=== PROBLEM DESCRIPTION ===
Word for word, the data below must be repeated in full; no picture is to be included.

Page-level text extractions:
++++++++++++++++++++

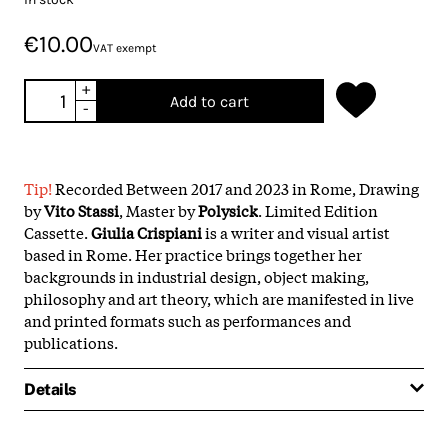
€10.00
VAT exempt
+
Add to cart
-
Tip!
Recorded Between 2017 and 2023 in Rome, Drawing
by
Vito Stassi
, Master by
Polysick
. Limited Edition
Cassette.
Giulia Crispiani
is a writer and visual artist
based in Rome. Her practice brings together her
backgrounds in industrial design, object making,
philosophy and art theory, which are manifested in live
and printed formats such as performances and
publications.
Details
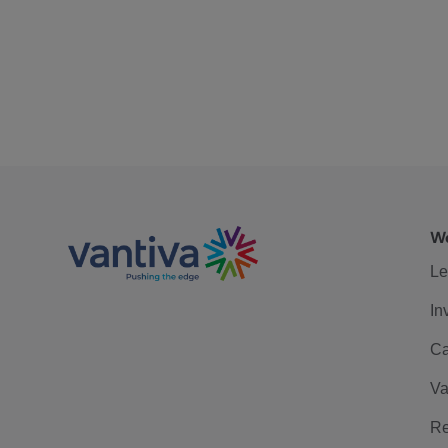
We
Le
In
Ca
Va
Re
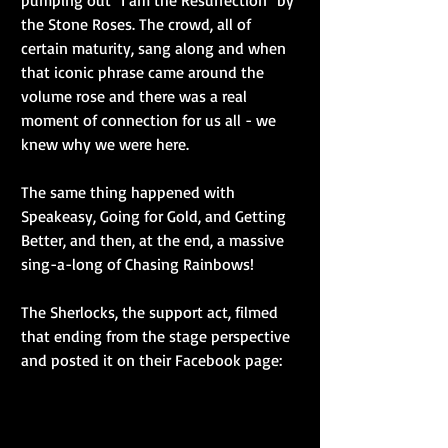
pumping out "I am the Resurrection" by 
the Stone Roses. The crowd, all of 
certain maturity, sang along and when 
that iconic phrase came around the 
volume rose and there was a real 
moment of connection for us all - we 
knew why we were here.
The same thing happened with 
Speakeasy, Going for Gold, and Getting 
Better, and then, at the end, a massive 
sing-a-long of Chasing Rainbows!
The Sherlocks, the support act, filmed 
that ending from the stage perspective 
and posted it on their Facebook page:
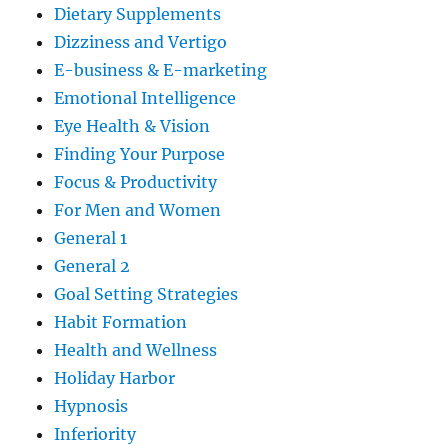
Dietary Supplements
Dizziness and Vertigo
E-business & E-marketing
Emotional Intelligence
Eye Health & Vision
Finding Your Purpose
Focus & Productivity
For Men and Women
General 1
General 2
Goal Setting Strategies
Habit Formation
Health and Wellness
Holiday Harbor
Hypnosis
Inferiority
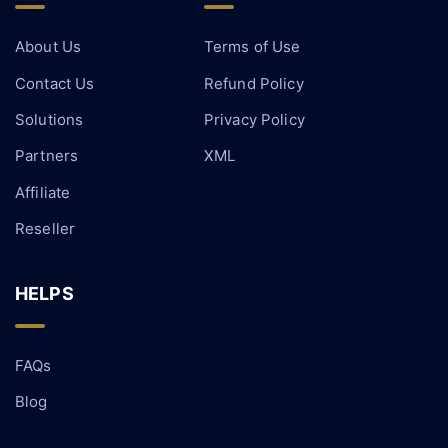
About Us
Terms of Use
Contact Us
Refund Policy
Solutions
Privacy Policy
Partners
XML
Affiliate
Reseller
HELPS
FAQs
Blog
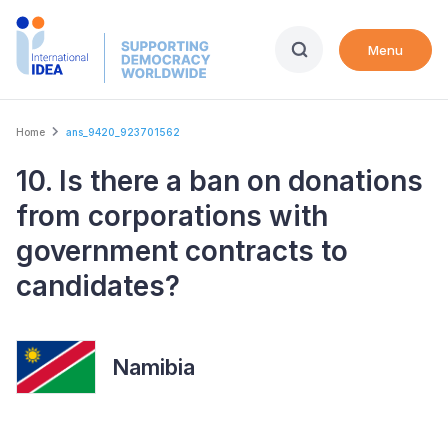
Skip
to
Menu
main
content
Breadcrumb
Home
ans_9420_923701562
10. Is there a ban on donations
from corporations with
government contracts to
candidates?
Namibia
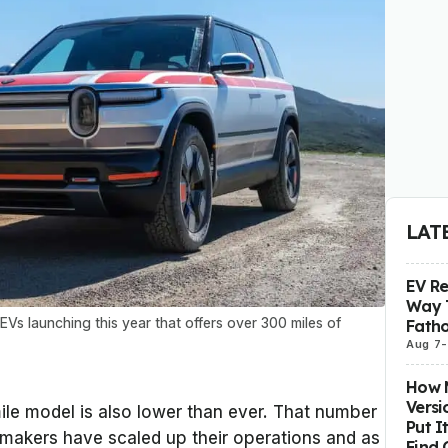
LAT
EV R
Way 
Vs launching this year that offers over 300 miles of
Fatho
Aug 7
-
How M
Versi
ile model is also lower than ever. That number
Put I
makers have scaled up their operations and as
Find 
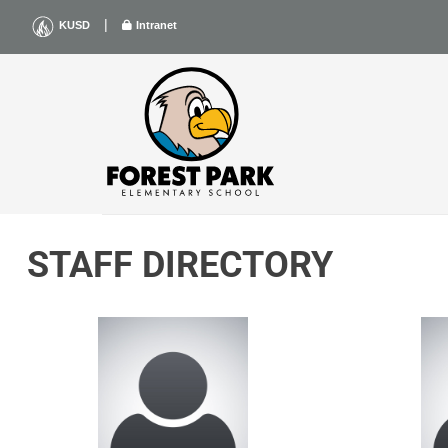
Skip
|
KUSD
Intranet
to
content
STAFF DIRECTORY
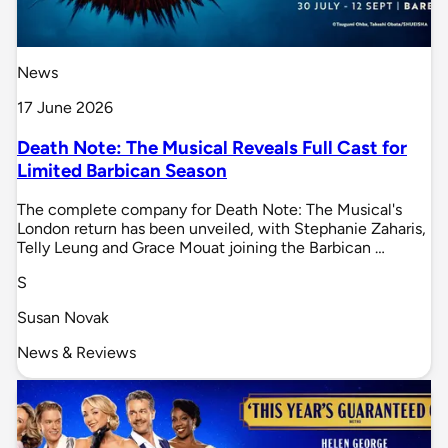
News
17 June 2026
Death Note: The Musical Reveals Full Cast for
Limited Barbican Season
The complete company for Death Note: The Musical's
London return has been unveiled, with Stephanie Zaharis,
Telly Leung and Grace Mouat joining the Barbican …
S
Susan Novak
News & Reviews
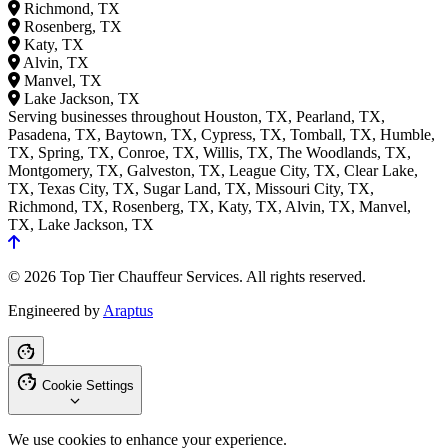
Richmond, TX
Rosenberg, TX
Katy, TX
Alvin, TX
Manvel, TX
Lake Jackson, TX
Serving businesses throughout Houston, TX, Pearland, TX,
Pasadena, TX, Baytown, TX, Cypress, TX, Tomball, TX, Humble,
TX, Spring, TX, Conroe, TX, Willis, TX, The Woodlands, TX,
Montgomery, TX, Galveston, TX, League City, TX, Clear Lake,
TX, Texas City, TX, Sugar Land, TX, Missouri City, TX,
Richmond, TX, Rosenberg, TX, Katy, TX, Alvin, TX, Manvel,
TX, Lake Jackson, TX
© 2026 Top Tier Chauffeur Services. All rights reserved.
Engineered by
Araptus
Cookie Settings
We use cookies to enhance your experience.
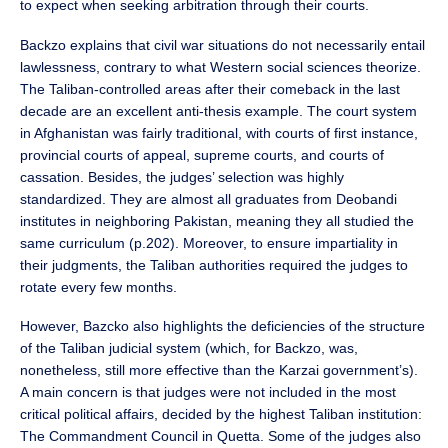
to expect when seeking arbitration through their courts.
Backzo explains that civil war situations do not necessarily entail
lawlessness, contrary to what Western social sciences theorize.
The Taliban-controlled areas after their comeback in the last
decade are an excellent anti-thesis example. The court system
in Afghanistan was fairly traditional, with courts of first instance,
provincial courts of appeal, supreme courts, and courts of
cassation. Besides, the judges’ selection was highly
standardized. They are almost all graduates from Deobandi
institutes in neighboring Pakistan, meaning they all studied the
same curriculum (p.202). Moreover, to ensure impartiality in
their judgments, the Taliban authorities required the judges to
rotate every few months.
However, Bazcko also highlights the deficiencies of the structure
of the Taliban judicial system (which, for Backzo, was,
nonetheless, still more effective than the Karzai government’s).
A main concern is that judges were not included in the most
critical political affairs, decided by the highest Taliban institution:
The Commandment Council in Quetta. Some of the judges also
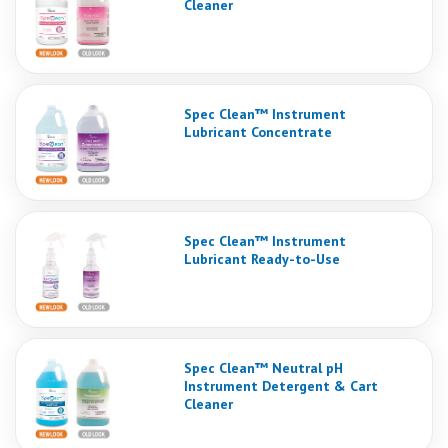
Cleaner
Spec Clean™ Instrument
Lubricant Concentrate
Spec Clean™ Instrument
Lubricant Ready-to-Use
Spec Clean™ Neutral pH
Instrument Detergent & Cart
Cleaner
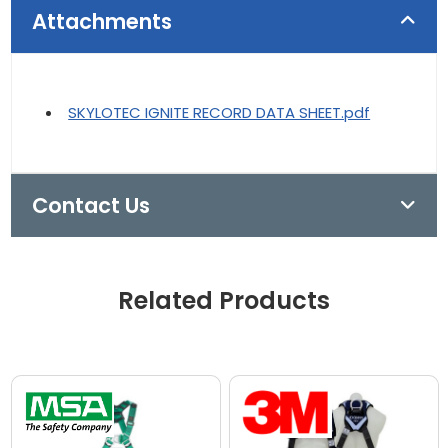
Attachments
SKYLOTEC IGNITE RECORD DATA SHEET.pdf
Contact Us
Related Products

++++++++++++++++++++

=== EXERCISE RESULT ===
€10.00
VAT exempt
+
Add to cart
-
Tip!
Recorded Between 2017 and 2023 in Rome, Drawing
by
Vito Stassi
, Master by
Polysick
. Limited Edition
Cassette.
Giulia Crispiani
is a writer and visual artist
based in Rome. Her practice brings together her
backgrounds in industrial design, object making,
philosophy and art theory, which are manifested in live
and printed formats such as performances and
publications.
Details
We
Le
In
Ca
Va
Re
pumping out "I am the Resurrection" by 
the Stone Roses. The crowd, all of 
certain maturity, sang along and when 
that iconic phrase came around the 
volume rose and there was a real 
moment of connection for us all - we 
knew why we were here.
The same thing happened with 
Speakeasy, Going for Gold, and Getting 
Better, and then, at the end, a massive 
sing-a-long of Chasing Rainbows!
The Sherlocks, the support act, filmed 
that ending from the stage perspective 
and posted it on their Facebook page:
Dietary Supplements
Dizziness and Vertigo
E-business & E-marketing
Emotional Intelligence
Eye Health & Vision
Finding Your Purpose
Focus & Productivity
For Men and Women
General 1
General 2
Goal Setting Strategies
Habit Formation
Health and Wellness
Holiday Harbor
Hypnosis
Inferiority
About Us
Terms of Use
Contact Us
Refund Policy
Solutions
Privacy Policy
Partners
XML
Affiliate
Reseller
HELPS
FAQs
Blog
Skip
to
Menu
main
content
Breadcrumb
Home
ans_9420_923701562
10. Is there a ban on donations
from corporations with
government contracts to
candidates?
Namibia
LAT
EV R
Way 
Vs launching this year that offers over 300 miles of
Fatho
Aug 7
-
How M
Versi
ile model is also lower than ever. That number
Put I
makers have scaled up their operations and as
Find 
Skip
|
KUSD
Intranet
to
content
STAFF DIRECTORY
News
17 June 2026
Death Note: The Musical Reveals Full Cast for
Limited Barbican Season
The complete company for Death Note: The Musical's
London return has been unveiled, with Stephanie Zaharis,
Telly Leung and Grace Mouat joining the Barbican …
S
Susan Novak
News & Reviews
Richmond, TX
Rosenberg, TX
Katy, TX
Alvin, TX
Manvel, TX
Lake Jackson, TX
Serving businesses throughout Houston, TX, Pearland, TX,
Pasadena, TX, Baytown, TX, Cypress, TX, Tomball, TX, Humble,
TX, Spring, TX, Conroe, TX, Willis, TX, The Woodlands, TX,
Montgomery, TX, Galveston, TX, League City, TX, Clear Lake,
TX, Texas City, TX, Sugar Land, TX, Missouri City, TX,
Richmond, TX, Rosenberg, TX, Katy, TX, Alvin, TX, Manvel,
TX, Lake Jackson, TX
© 2026 Top Tier Chauffeur Services. All rights reserved.
Engineered by
Araptus
Cookie Settings
We use cookies to enhance your experience.
to expect when seeking arbitration through their courts.
Backzo explains that civil war situations do not necessarily entail
lawlessness, contrary to what Western social sciences theorize.
The Taliban-controlled areas after their comeback in the last
decade are an excellent anti-thesis example. The court system
in Afghanistan was fairly traditional, with courts of first instance,
provincial courts of appeal, supreme courts, and courts of
cassation. Besides, the judges’ selection was highly
standardized. They are almost all graduates from Deobandi
institutes in neighboring Pakistan, meaning they all studied the
same curriculum (p.202). Moreover, to ensure impartiality in
their judgments, the Taliban authorities required the judges to
rotate every few months.
However, Bazcko also highlights the deficiencies of the structure
of the Taliban judicial system (which, for Backzo, was,
nonetheless, still more effective than the Karzai government’s).
A main concern is that judges were not included in the most
critical political affairs, decided by the highest Taliban institution:
The Commandment Council in Quetta. Some of the judges also
Cleaner
Spec Clean™ Instrument
Lubricant Concentrate
Spec Clean™ Instrument
Lubricant Ready-to-Use
Spec Clean™ Neutral pH
Instrument Detergent & Cart
Cleaner
Attachments
SKYLOTEC IGNITE RECORD DATA SHEET.pdf
Contact Us
Related Products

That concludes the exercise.